Source data
_ _ _ _ _
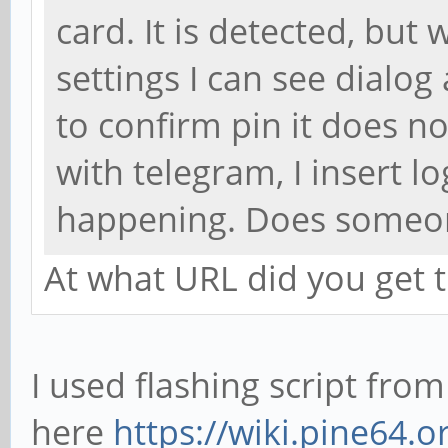
card. It is detected, but w
settings I can see dialog
to confirm pin it does n
with telegram, I insert l
happening. Does someone
At what URL did you get
I used flashing script from
here
https://wiki.pine64.o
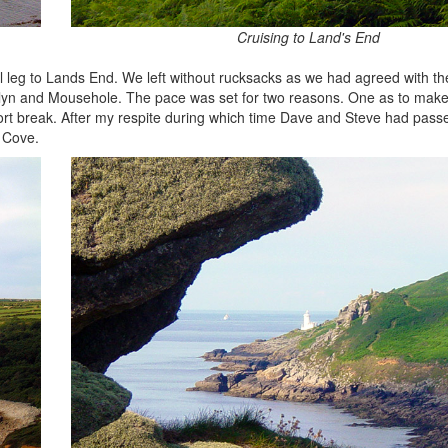
Cruising to Land's End
nal leg to Lands End. We left without rucksacks as we had agreed with th
ewlyn and Mousehole. The pace was set for two reasons. One as to mak
fort break. After my respite during which time Dave and Steve had pas
 Cove.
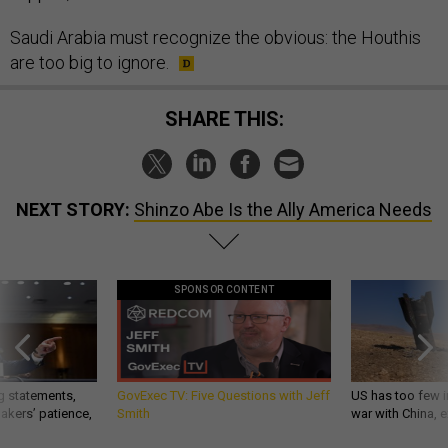
Saudi Arabia must recognize the obvious: the Houthis
are too big to ignore.
SHARE THIS:
NEXT STORY:
Shinzo Abe Is the Ally America Needs
SPONSOR CONTENT
g statements,
GovExec TV: Five Questions with Jeff
US has too few i
akers’ patience,
Smith
war with China, 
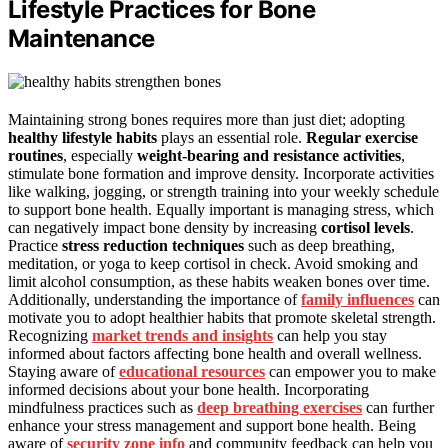
Lifestyle Practices for Bone
Maintenance
Maintaining strong bones requires more than just diet; adopting
healthy lifestyle habits
plays an essential role.
Regular exercise
routines
, especially
weight-bearing and resistance activities
,
stimulate bone formation and improve density. Incorporate activities
like walking, jogging, or strength training into your weekly schedule
to support bone health. Equally important is managing stress, which
can negatively impact bone density by increasing
cortisol levels
.
Practice
stress reduction techniques
such as deep breathing,
meditation, or yoga to keep cortisol in check. Avoid smoking and
limit alcohol consumption, as these habits weaken bones over time.
Additionally, understanding the importance of
family influences
can
motivate you to adopt healthier habits that promote skeletal strength.
Recognizing
market trends and insights
can help you stay
informed about factors affecting bone health and overall wellness.
Staying aware of
educational resources
can empower you to make
informed decisions about your bone health. Incorporating
mindfulness practices such as
deep breathing exercises
can further
enhance your stress management and support bone health. Being
aware of
security zone info
and community feedback can help you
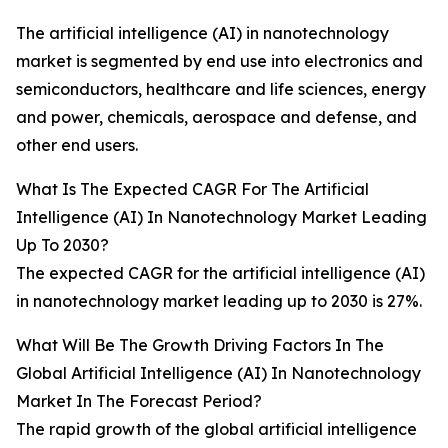
The artificial intelligence (AI) in nanotechnology
market is segmented by end use into electronics and
semiconductors, healthcare and life sciences, energy
and power, chemicals, aerospace and defense, and
other end users.
What Is The Expected CAGR For The Artificial
Intelligence (AI) In Nanotechnology Market Leading
Up To 2030?
The expected CAGR for the artificial intelligence (AI)
in nanotechnology market leading up to 2030 is 27%.
What Will Be The Growth Driving Factors In The
Global Artificial Intelligence (AI) In Nanotechnology
Market In The Forecast Period?
The rapid growth of the global artificial intelligence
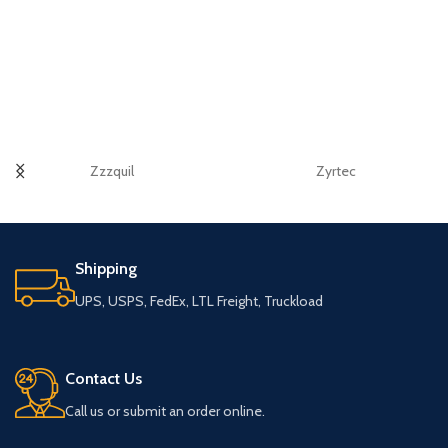
Zzzquil
Zyrtec
Shipping
UPS, USPS, FedEx, LTL Freight, Truckload
Contact Us
Call us or submit an order online.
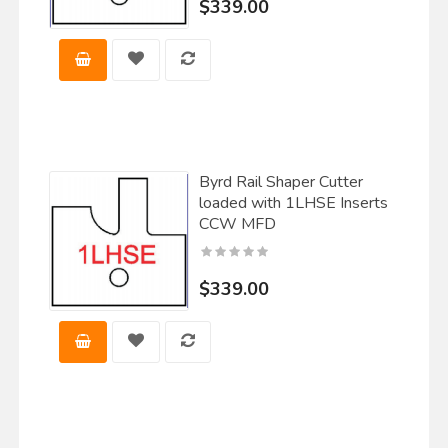
$339.00
Byrd Rail Shaper Cutter
loaded with 1LHSE Inserts
CCW MFD
$339.00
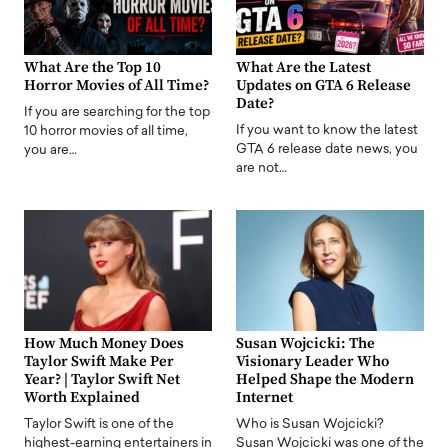
What Are the Top 10
What Are the Latest
Horror Movies of All Time?
Updates on GTA 6 Release
Date?
If you are searching for the top
If you want to know the latest
10 horror movies of all time,
GTA 6 release date news, you
you are…
are not…
How Much Money Does
Susan Wojcicki: The
Taylor Swift Make Per
Visionary Leader Who
Year? | Taylor Swift Net
Helped Shape the Modern
Worth Explained
Internet
Taylor Swift is one of the
Who is Susan Wojcicki?
highest-earning entertainers in
Susan Wojcicki was one of the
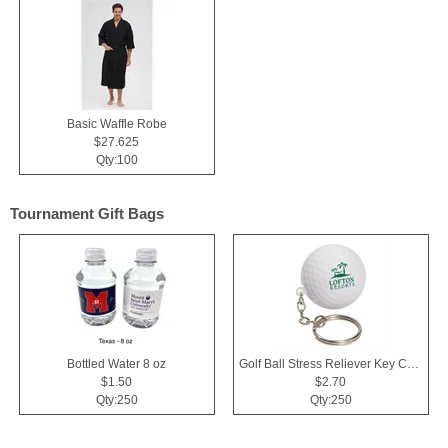
Basic Waffle Robe
$27.625
Qty:100
Tournament Gift Bags
Bottled Water 8 oz
Golf Ball Stress Reliever Key Chain
$1.50
$2.70
Qty:250
Qty:250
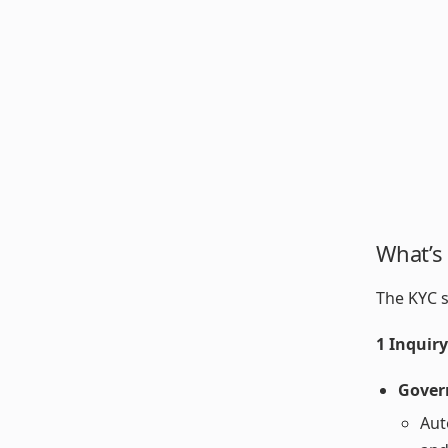
What’s
The KYC s
1 Inquir
Gover
Aut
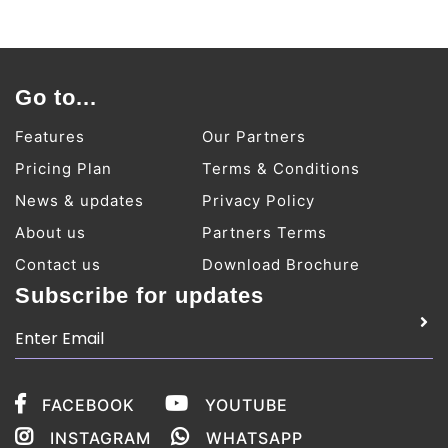
Go to...
Features
Our Partners
Pricing Plan
Terms & Conditions
News & updates
Privacy Policy
About us
Partners Terms
Contact us
Download Brochure
Subscribe for updates
FACEBOOK
YOUTUBE
INSTAGRAM
WHATSAPP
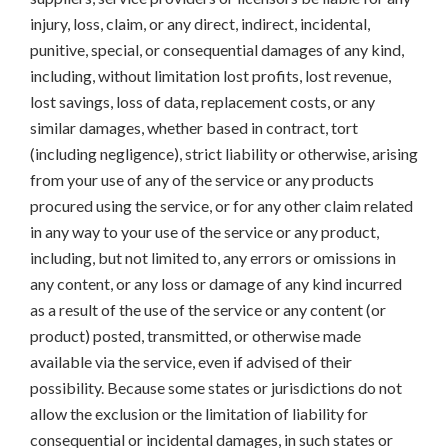
injury, loss, claim, or any direct, indirect, incidental,
punitive, special, or consequential damages of any kind,
including, without limitation lost profits, lost revenue,
lost savings, loss of data, replacement costs, or any
similar damages, whether based in contract, tort
(including negligence), strict liability or otherwise, arising
from your use of any of the service or any products
procured using the service, or for any other claim related
in any way to your use of the service or any product,
including, but not limited to, any errors or omissions in
any content, or any loss or damage of any kind incurred
as a result of the use of the service or any content (or
product) posted, transmitted, or otherwise made
available via the service, even if advised of their
possibility. Because some states or jurisdictions do not
allow the exclusion or the limitation of liability for
consequential or incidental damages, in such states or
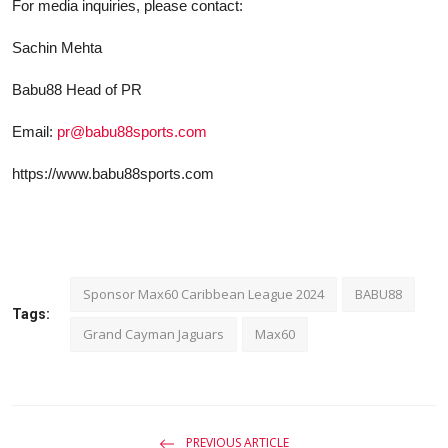
F
о
r media inquiries, please contact:
Sachin Mehta
Babu88 Head of PR
Email:
pr@babu88sports.com
https://www.babu88sports.com
Sponsor Max60 Caribbean League 2024
BABU88
Tags:
Grand Cayman Jaguars
Max60
PREVIOUS ARTICLE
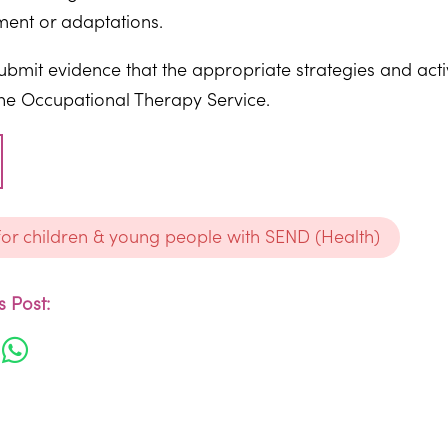
ment or adaptations.
submit evidence that the appropriate strategies and act
the Occupational Therapy Service.
 for children & young people with SEND (Health)
 Post:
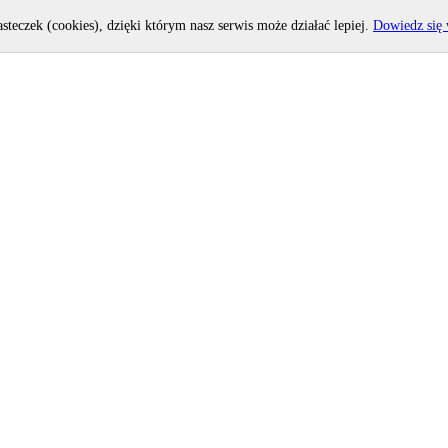
asteczek (cookies), dzięki którym nasz serwis może działać lepiej.
Dowiedz się 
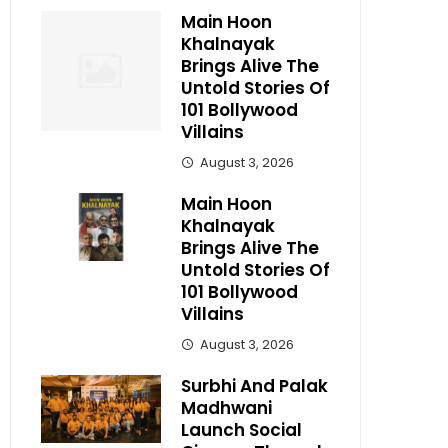
Main Hoon
Khalnayak
Brings Alive The
Untold Stories Of
101 Bollywood
Villains
August 3, 2026
Main Hoon
Khalnayak
Brings Alive The
Untold Stories Of
101 Bollywood
Villains
August 3, 2026
Surbhi And Palak
Madhwani
Launch Social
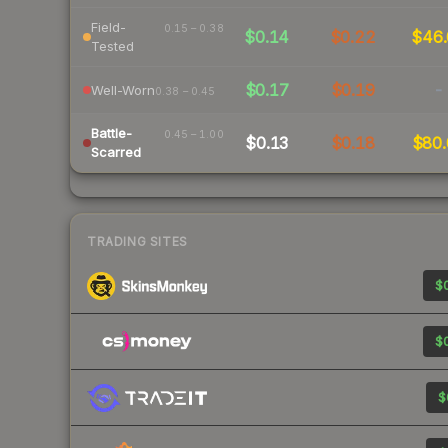
Field-
0.15 – 0.38
$0.14
$0.22
$46.
Tested
$0.17
$0.19
-
Well-Worn
0.38 – 0.45
Battle-
0.45 – 1.00
$0.13
$0.18
$80.
Scarred
TRADING SITES
$0
$0
$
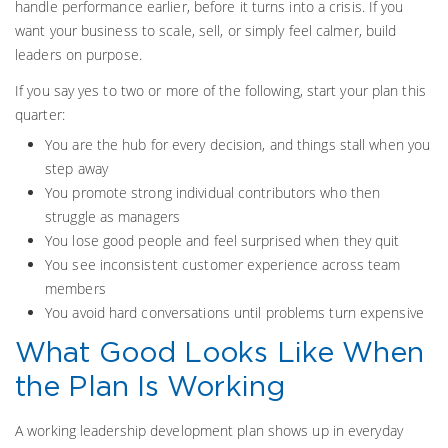
handle performance earlier, before it turns into a crisis. If you
want your business to scale, sell, or simply feel calmer, build
leaders on purpose.
If you say yes to two or more of the following, start your plan this
quarter:
You are the hub for every decision, and things stall when you
step away
You promote strong individual contributors who then
struggle as managers
You lose good people and feel surprised when they quit
You see inconsistent customer experience across team
members
You avoid hard conversations until problems turn expensive
What Good Looks Like When
the Plan Is Working
A working leadership development plan shows up in everyday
_ _ _ _ _
An exact transcription of the records above is needed, with no pictures included.

Output of the exercise:
card. It is detected, but w
settings I can see dialog
to confirm pin it does n
with telegram, I insert l
happening. Does someone
At what URL did you get
I used flashing script from
here
https://wiki.pine64.o
Cruising to Land's End
nal leg to Lands End. We left without rucksacks as we had agreed with th
ewlyn and Mousehole. The pace was set for two reasons. One as to mak
fort break. After my respite during which time Dave and Steve had pas
 Cove.
Saudi Arabia must recognize the obvious: the Houthis
are too big to ignore.
SHARE THIS:
NEXT STORY:
Shinzo Abe Is the Ally America Needs
SPONSOR CONTENT
g statements,
GovExec TV: Five Questions with Jeff
US has too few i
akers’ patience,
Smith
war with China, 
Lifestyle Practices for Bone
Maintenance
Maintaining strong bones requires more than just diet; adopting
healthy lifestyle habits
plays an essential role.
Regular exercise
routines
, especially
weight-bearing and resistance activities
,
stimulate bone formation and improve density. Incorporate activities
like walking, jogging, or strength training into your weekly schedule
to support bone health. Equally important is managing stress, which
can negatively impact bone density by increasing
cortisol levels
.
Practice
stress reduction techniques
such as deep breathing,
meditation, or yoga to keep cortisol in check. Avoid smoking and
limit alcohol consumption, as these habits weaken bones over time.
Additionally, understanding the importance of
family influences
can
motivate you to adopt healthier habits that promote skeletal strength.
Recognizing
market trends and insights
can help you stay
informed about factors affecting bone health and overall wellness.
Staying aware of
educational resources
can empower you to make
informed decisions about your bone health. Incorporating
mindfulness practices such as
deep breathing exercises
can further
enhance your stress management and support bone health. Being
aware of
security zone info
and community feedback can help you
The artificial intelligence (AI) in nanotechnology
market is segmented by end use into electronics and
semiconductors, healthcare and life sciences, energy
and power, chemicals, aerospace and defense, and
other end users.
What Is The Expected CAGR For The Artificial
Intelligence (AI) In Nanotechnology Market Leading
Up To 2030?
The expected CAGR for the artificial intelligence (AI)
in nanotechnology market leading up to 2030 is 27%.
What Will Be The Growth Driving Factors In The
Global Artificial Intelligence (AI) In Nanotechnology
Market In The Forecast Period?
The rapid growth of the global artificial intelligence
Zzzquil
Zyrtec
Shipping
UPS, USPS, FedEx, LTL Freight, Truckload
Contact Us
Call us or submit an order online.
$339.00
Byrd Rail Shaper Cutter
loaded with 1LHSE Inserts
CCW MFD
$339.00
What Are the Top 10
What Are the Latest
Horror Movies of All Time?
Updates on GTA 6 Release
Date?
If you are searching for the top
If you want to know the latest
10 horror movies of all time,
GTA 6 release date news, you
you are…
are not…
How Much Money Does
Susan Wojcicki: The
Taylor Swift Make Per
Visionary Leader Who
Year? | Taylor Swift Net
Helped Shape the Modern
Worth Explained
Internet
Taylor Swift is one of the
Who is Susan Wojcicki?
highest-earning entertainers in
Susan Wojcicki was one of the
Basic Waffle Robe
$27.625
Qty:100
Tournament Gift Bags
Bottled Water 8 oz
Golf Ball Stress Reliever Key Chain
$1.50
$2.70
Qty:250
Qty:250
What’s
The KYC s
1 Inquir
Gover
Aut
Go to...
Features
Our Partners
Pricing Plan
Terms & Conditions
News & updates
Privacy Policy
About us
Partners Terms
Contact us
Download Brochure
Subscribe for updates
FACEBOOK
YOUTUBE
INSTAGRAM
WHATSAPP
injury, loss, claim, or any direct, indirect, incidental,
punitive, special, or consequential damages of any kind,
including, without limitation lost profits, lost revenue,
lost savings, loss of data, replacement costs, or any
similar damages, whether based in contract, tort
(including negligence), strict liability or otherwise, arising
from your use of any of the service or any products
procured using the service, or for any other claim related
in any way to your use of the service or any product,
including, but not limited to, any errors or omissions in
any content, or any loss or damage of any kind incurred
as a result of the use of the service or any content (or
product) posted, transmitted, or otherwise made
available via the service, even if advised of their
possibility. Because some states or jurisdictions do not
allow the exclusion or the limitation of liability for
consequential or incidental damages, in such states or
F
о
r media inquiries, please contact:
Sachin Mehta
Babu88 Head of PR
Email:
pr@babu88sports.com
https://www.babu88sports.com
Sponsor Max60 Caribbean League 2024
BABU88
Tags:
Grand Cayman Jaguars
Max60
PREVIOUS ARTICLE
ment or adaptations.
submit evidence that the appropriate strategies and act
the Occupational Therapy Service.
 for children & young people with SEND (Health)
 Post:
asteczek (cookies), dzięki którym nasz serwis może działać lepiej.
Dowiedz się 
Main Hoon
Khalnayak
Brings Alive The
Untold Stories Of
101 Bollywood
Villains
August 3, 2026
Main Hoon
Khalnayak
Brings Alive The
Untold Stories Of
101 Bollywood
Villains
August 3, 2026
Surbhi And Palak
Madhwani
Launch Social
Field-
0.15 – 0.38
$0.14
$0.22
$46.
Tested
$0.17
$0.19
-
Well-Worn
0.38 – 0.45
Battle-
0.45 – 1.00
$0.13
$0.18
$80.
Scarred
TRADING SITES
$0
$0
$
handle performance earlier, before it turns into a crisis. If you
want your business to scale, sell, or simply feel calmer, build
leaders on purpose.
If you say yes to two or more of the following, start your plan this
quarter:
You are the hub for every decision, and things stall when you
step away
You promote strong individual contributors who then
struggle as managers
You lose good people and feel surprised when they quit
You see inconsistent customer experience across team
members
You avoid hard conversations until problems turn expensive
What Good Looks Like When
the Plan Is Working
A working leadership development plan shows up in everyday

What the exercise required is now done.